Downtown septic systems have "adverse impact" on Credit River, says MOE

As published in The Erin Advocate

Every community should deal responsibly with its own waste. This principle should be at the core of Erin's upcoming sewage debate. And since we are not dealing responsibly with our septic waste right now, the idea of doing nothing about it is unacceptable.

People may have various ideas and concerns about how to proceed, but the Town must decide on a plan of action. If there is no progress on a sewage solution, the Ministry of the Environment (MOE) promises to make the process mandatory.

Erin Village made a serious attempt at developing a sewage system in 1995, but could not get the necessary funding from senior governments. Only recently has the effort been revived, through the Servicing and Settlement Master Plan (SSMP) study.

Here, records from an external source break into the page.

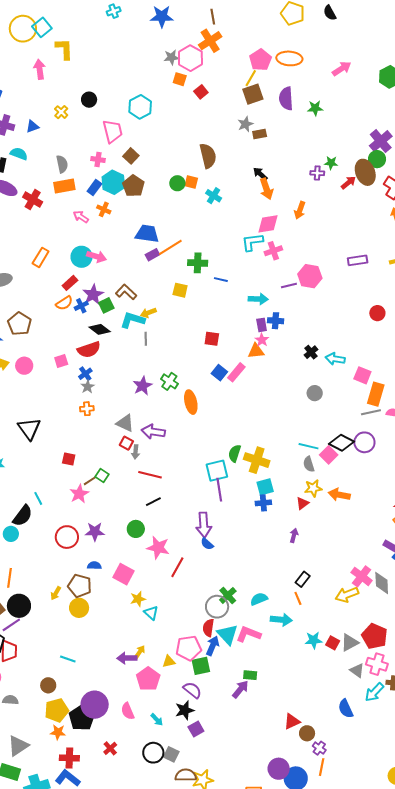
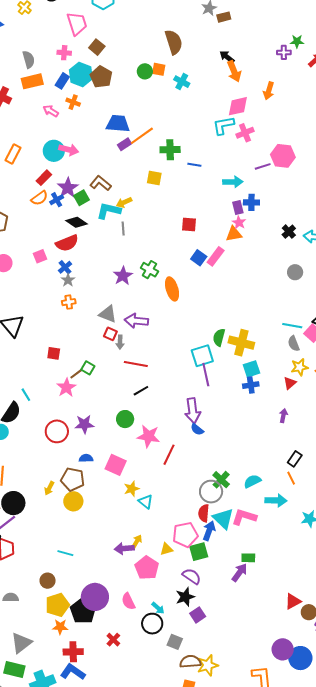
black circle: (153, 753) -> (152, 624), moved

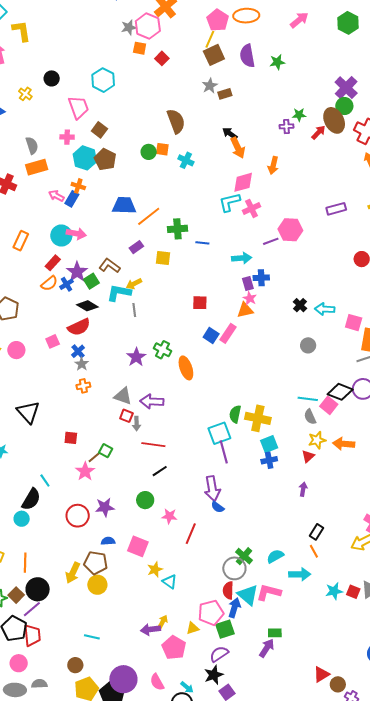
blue rectangle: (62, 81) -> (72, 199), moved
purple rectangle: (125, 144) -> (136, 247), moved
pink star: (148, 436) -> (169, 516), size x0.7
yellow arrow: (49, 488) -> (73, 573), size x1.5
purple semicircle: (192, 576) -> (219, 654), turned -66

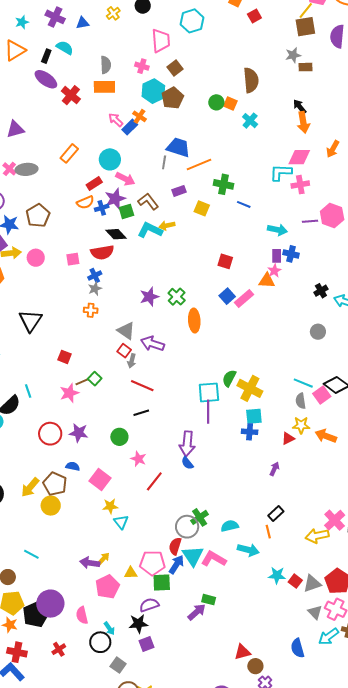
pink arrow: (76, 234) -> (125, 179), moved
gray line: (134, 310) -> (164, 162), moved

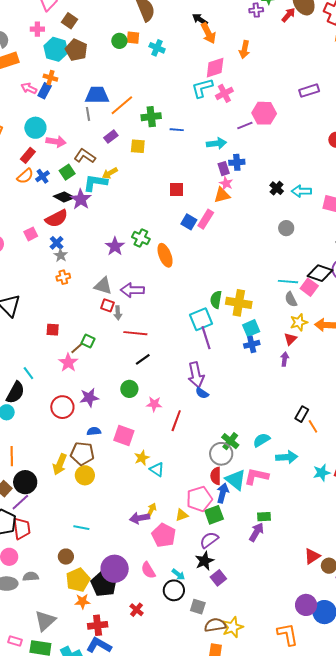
purple star: (115, 199) -> (81, 199), moved
purple arrow: (274, 469) -> (285, 359), moved
orange line: (268, 532) -> (313, 426), moved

If the study stays on schedule, there will be a draft final report to Town Council in November next year. The municipal election, however, will be held on November 8. Is council willing to change the timeline so that all the candidates can see the final report and state their positions before the election? Is there any good reason why the final report to council could not be ready next September?

There will be plenty of information coming out in interim reports and public meetings during the next year, but to get some background, I spoke recently with Gary Tomlinson, Acting District Supervisor for the MOE in Guelph. He has worked on Erin's issues for many years. I asked about the severity of impact caused by a large number of septic systems in a small area.

He said that if the soil conditions are good, and the septic systems are spread out, the impact should be minimal. Unfortunately, these advantages do not exist in downtown Erin village or Hillsburgh.

"The soil type is largely unsuitable, the depth of soil overburden to bedrock is inadequate, the groundwater table is high, the various systems are crowded together and, in some cases, there is essentially no separation distance from the various branches of the Credit River," he said.

"As such, there is an observable adverse impact on the river due to nutrient inputs as its tributaries pass through the former Village and Hillsburgh areas."

Back in 1995, the negative effect of septic tanks in the old part of Erin village was well-publicized. Those worries have not gone away. How many older septic tanks and holding tanks would be found acceptable if they were subject to inspection? Why have the Ontario and Town governments allowed the situation to drag on for so long? Yes, we have had the amalgamation of Erin Village with Erin Township, but is that enough of an excuse for waiting 15 years?

Now, we are facing some consequences. Steen's Dairy has been allowed to spread its dairy wash water on farmland, even during the winter (which is not allowed for regular septic waste). The MOE has informed them that this practice will be phased out, not just in winter, but year-round. As part of an expansion plan, the company has decided to relocate their plant to Guelph (though the Dairy Bar will stay in Erin). Lack of sewers was not the only factor, but it was one of them.

"The ministry has informed the Town of Erin on a number of occasions that, based on the observable impacts on the Credit River, a municipal sewage collection and treatment system is required to serve both the urbanized areas and the outlying areas that will continue to generate septage and untreated sewage after the construction of those facilities," said Tomlinson.

"The municipality needs to demonstrate on ongoing commitment and progress towards that goal, or pursuant to its authority under the Ontario Water Resources Act the ministry will make the process mandatory. To date the Town of Erin has shown acceptable progress in meeting this requirement."